🤖 AI Summary
This study addresses the cognitive overload and psychological distress induced by the implicit growthist logic embedded in social media platforms—such as the relentless pursuit of user count, engagement duration, and algorithmic amplification. Drawing on political ecology, it is the first to systematically integrate “post-growth” theory into critical HCI and platform design scholarship. Through qualitative inquiry, design critique, Value Sensitive Design (VSD), and analysis of platform governance literature, the authors develop a four-dimensional reflective framework centered on purposefulness, scalability, participatory tempo, and redefinition of success. This framework critically interrogates the ontological privilege granted to growth metrics, advocating instead for platform values and technical architectures aligned with sustainability, human flourishing, and socio-technical resilience.
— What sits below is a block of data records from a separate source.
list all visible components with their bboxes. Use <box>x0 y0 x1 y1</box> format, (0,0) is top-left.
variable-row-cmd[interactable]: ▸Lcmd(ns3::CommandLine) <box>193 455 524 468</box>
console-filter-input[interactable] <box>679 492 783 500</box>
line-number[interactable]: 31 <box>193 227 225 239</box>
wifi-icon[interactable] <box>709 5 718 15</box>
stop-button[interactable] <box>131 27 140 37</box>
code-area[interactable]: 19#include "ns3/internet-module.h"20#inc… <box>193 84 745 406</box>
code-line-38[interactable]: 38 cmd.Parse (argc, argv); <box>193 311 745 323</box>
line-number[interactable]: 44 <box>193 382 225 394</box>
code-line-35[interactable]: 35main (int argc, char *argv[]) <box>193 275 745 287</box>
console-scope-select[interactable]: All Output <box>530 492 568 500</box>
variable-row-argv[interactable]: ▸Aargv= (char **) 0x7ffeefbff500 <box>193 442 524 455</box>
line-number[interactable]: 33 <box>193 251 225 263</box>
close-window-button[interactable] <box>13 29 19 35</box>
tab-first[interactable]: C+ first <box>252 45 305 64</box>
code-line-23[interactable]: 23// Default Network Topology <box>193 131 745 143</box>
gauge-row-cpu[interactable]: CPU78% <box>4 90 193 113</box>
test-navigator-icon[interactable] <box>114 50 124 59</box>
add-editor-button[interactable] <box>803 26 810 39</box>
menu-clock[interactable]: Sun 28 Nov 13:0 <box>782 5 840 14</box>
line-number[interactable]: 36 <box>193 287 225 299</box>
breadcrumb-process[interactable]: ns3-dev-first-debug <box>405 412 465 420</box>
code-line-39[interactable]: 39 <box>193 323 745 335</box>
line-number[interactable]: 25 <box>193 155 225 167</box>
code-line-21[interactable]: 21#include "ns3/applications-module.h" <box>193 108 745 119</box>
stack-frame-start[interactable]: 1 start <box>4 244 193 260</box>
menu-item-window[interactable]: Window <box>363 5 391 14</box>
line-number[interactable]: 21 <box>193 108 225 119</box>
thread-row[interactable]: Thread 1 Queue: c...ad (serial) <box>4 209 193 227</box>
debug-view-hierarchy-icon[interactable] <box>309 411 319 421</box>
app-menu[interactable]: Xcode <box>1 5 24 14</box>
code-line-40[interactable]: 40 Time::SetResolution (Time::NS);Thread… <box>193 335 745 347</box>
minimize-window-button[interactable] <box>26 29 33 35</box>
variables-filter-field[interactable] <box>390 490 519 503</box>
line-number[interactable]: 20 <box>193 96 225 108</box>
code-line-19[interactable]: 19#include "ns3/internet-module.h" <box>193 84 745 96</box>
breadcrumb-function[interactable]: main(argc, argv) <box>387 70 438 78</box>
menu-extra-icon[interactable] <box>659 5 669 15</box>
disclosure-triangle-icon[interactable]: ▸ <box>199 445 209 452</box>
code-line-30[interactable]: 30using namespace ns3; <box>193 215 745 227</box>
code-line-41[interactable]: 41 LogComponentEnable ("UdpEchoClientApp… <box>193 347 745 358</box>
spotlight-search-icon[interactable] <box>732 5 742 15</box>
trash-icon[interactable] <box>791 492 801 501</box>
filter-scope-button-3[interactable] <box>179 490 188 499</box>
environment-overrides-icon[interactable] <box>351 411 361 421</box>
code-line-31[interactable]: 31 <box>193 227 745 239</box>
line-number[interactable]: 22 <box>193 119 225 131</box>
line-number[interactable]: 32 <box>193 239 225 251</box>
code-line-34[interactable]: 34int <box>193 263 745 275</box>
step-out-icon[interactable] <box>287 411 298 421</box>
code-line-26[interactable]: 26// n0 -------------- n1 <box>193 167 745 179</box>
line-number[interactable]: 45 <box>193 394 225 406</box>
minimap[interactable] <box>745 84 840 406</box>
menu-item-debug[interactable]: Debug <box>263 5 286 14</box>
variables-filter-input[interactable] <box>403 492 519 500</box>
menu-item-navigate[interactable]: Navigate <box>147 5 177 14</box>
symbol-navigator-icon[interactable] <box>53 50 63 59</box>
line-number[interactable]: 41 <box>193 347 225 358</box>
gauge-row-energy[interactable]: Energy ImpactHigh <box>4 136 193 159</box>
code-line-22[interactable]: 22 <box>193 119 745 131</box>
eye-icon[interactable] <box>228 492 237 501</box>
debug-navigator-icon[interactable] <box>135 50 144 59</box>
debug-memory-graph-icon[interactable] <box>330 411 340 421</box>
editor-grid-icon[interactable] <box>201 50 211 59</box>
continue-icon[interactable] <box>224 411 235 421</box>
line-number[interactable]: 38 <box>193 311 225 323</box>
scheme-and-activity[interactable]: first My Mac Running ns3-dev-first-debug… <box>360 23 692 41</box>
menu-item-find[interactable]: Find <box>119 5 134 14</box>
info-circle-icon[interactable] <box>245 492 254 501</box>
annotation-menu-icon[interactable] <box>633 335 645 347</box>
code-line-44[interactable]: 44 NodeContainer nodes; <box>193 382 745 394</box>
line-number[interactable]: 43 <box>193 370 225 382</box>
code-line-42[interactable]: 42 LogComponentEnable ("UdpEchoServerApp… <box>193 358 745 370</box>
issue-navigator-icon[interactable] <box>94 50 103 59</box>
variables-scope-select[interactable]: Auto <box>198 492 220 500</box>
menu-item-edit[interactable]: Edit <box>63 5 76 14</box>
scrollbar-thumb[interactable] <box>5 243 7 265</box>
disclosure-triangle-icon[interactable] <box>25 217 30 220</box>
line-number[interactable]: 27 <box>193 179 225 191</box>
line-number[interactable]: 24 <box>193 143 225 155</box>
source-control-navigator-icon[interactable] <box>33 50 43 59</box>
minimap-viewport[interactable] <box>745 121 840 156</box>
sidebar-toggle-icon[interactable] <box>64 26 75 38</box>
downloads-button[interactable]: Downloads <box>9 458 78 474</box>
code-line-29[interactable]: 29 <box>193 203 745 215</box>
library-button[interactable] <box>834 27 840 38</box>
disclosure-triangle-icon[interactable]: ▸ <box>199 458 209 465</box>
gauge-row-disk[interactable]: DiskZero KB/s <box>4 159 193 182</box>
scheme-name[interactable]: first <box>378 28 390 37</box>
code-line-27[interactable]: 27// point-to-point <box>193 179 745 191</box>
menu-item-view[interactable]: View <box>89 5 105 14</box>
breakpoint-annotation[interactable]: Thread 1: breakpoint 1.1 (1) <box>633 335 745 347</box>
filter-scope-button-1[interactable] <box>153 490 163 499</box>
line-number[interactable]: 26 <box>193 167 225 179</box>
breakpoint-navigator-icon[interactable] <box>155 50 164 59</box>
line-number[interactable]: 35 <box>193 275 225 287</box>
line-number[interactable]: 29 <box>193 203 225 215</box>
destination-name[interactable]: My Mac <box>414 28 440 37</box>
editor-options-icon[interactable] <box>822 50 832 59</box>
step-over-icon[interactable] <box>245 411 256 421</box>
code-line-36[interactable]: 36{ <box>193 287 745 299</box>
The work contributes an original theoretical toolkit and actionable design guidance for ethically grounded, post-growth-oriented social technologies.
📝 Abstract
Sudden attention on social media, and how users navigate these contextual shifts, has been a focus of much recent work in social media research. Even when this attention is not harassing, some users experience this sudden growth as overwhelming. In this workshop paper, I outline how growth infuses the design of much of the modern social media platform landscape, and then explore why applying a post-growth lens to platform design could be productive.